Collected data
□ □ □ □ □

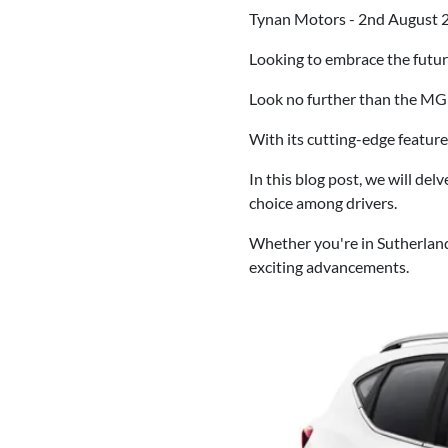
Tynan Motors - 2nd August 
Looking to embrace the futu
Look no further than the M
With its cutting-edge feature
In this blog post, we will de
choice among drivers.
Whether you're in Sutherlan
exciting advancements.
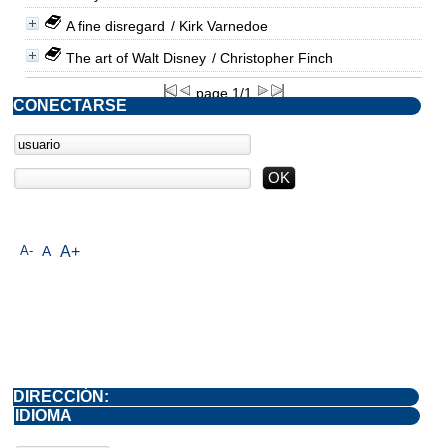
A fine disregard
/ Kirk Varnedoe
The art of Walt Disney
/ Christopher Finch
page 1/1
CONECTARSE
A-
A
A+
DIRECCIÓN:
IDIOMA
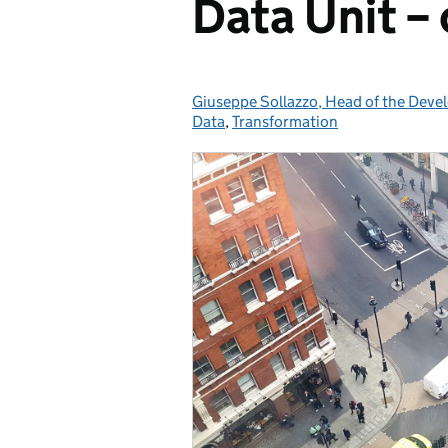
Data Unit – 
Giuseppe Sollazzo, Head of the Deve
Posted by:
Data
,
Transformation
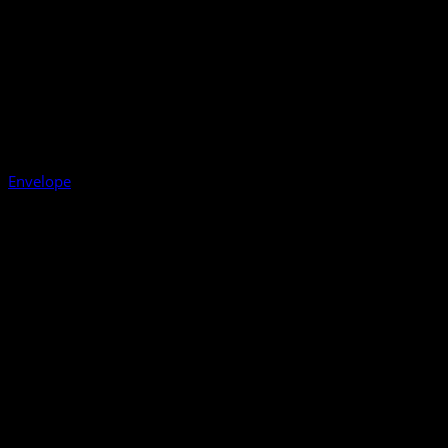
Envelope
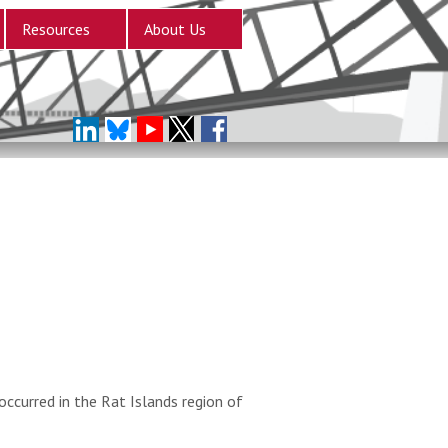
Resources
About Us
ccurred in the Rat Islands region of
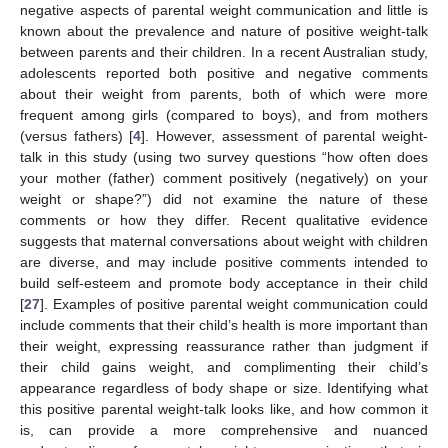
negative aspects of parental weight communication and little is
known about the prevalence and nature of positive weight-talk
between parents and their children. In a recent Australian study,
adolescents reported both positive and negative comments
about their weight from parents, both of which were more
frequent among girls (compared to boys), and from mothers
(versus fathers) [
4
]. However, assessment of parental weight-
talk in this study (using two survey questions “how often does
your mother (father) comment positively (negatively) on your
weight or shape?”) did not examine the nature of these
comments or how they differ. Recent qualitative evidence
suggests that maternal conversations about weight with children
are diverse, and may include positive comments intended to
build self-esteem and promote body acceptance in their child
[
27
]. Examples of positive parental weight communication could
include comments that their child’s health is more important than
their weight, expressing reassurance rather than judgment if
their child gains weight, and complimenting their child’s
appearance regardless of body shape or size. Identifying what
this positive parental weight-talk looks like, and how common it
is, can provide a more comprehensive and nuanced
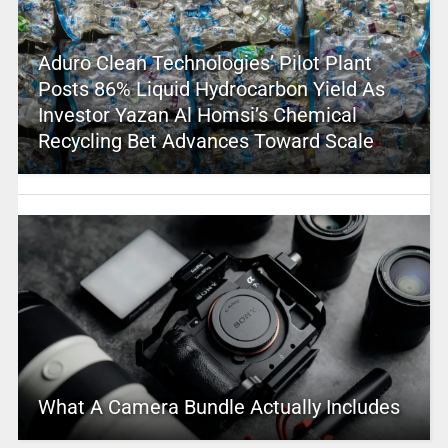
Aduro Clean Technologies’ Pilot Plant
Posts 86% Liquid Hydrocarbon Yield As
Investor Yazan Al Homsi’s Chemical
Recycling Bet Advances Toward Scale
What A Camera Bundle Actually Includes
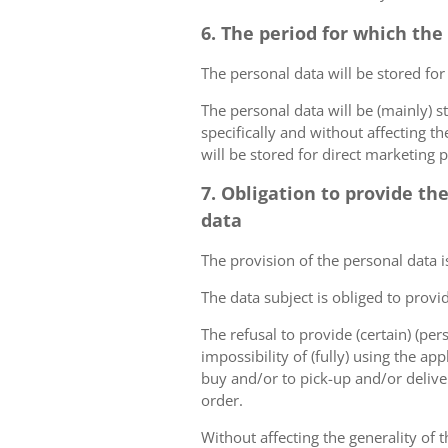
6. The period for which the
The personal data will be stored for
The personal data will be (mainly) s
specifically and without affecting t
will be stored for direct marketing 
7. Obligation to provide th
data
The provision of the personal data i
The data subject is obliged to provi
The refusal to provide (certain) (per
impossibility of (fully) using the ap
buy and/or to pick-up and/or deliver
order.
Without affecting the generality of t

□ □ □ □ □

_ABOUT THIS TASK:_ Only the lines from the one containing "buy and/or to pick-up and/or deliver" through the end of the records above belong in the answer, each exactly as written.

_SOLUTION FOR THIS EXERCISE:_
buy and/or to pick-up and/or deliver
order.
Without affecting the generality of t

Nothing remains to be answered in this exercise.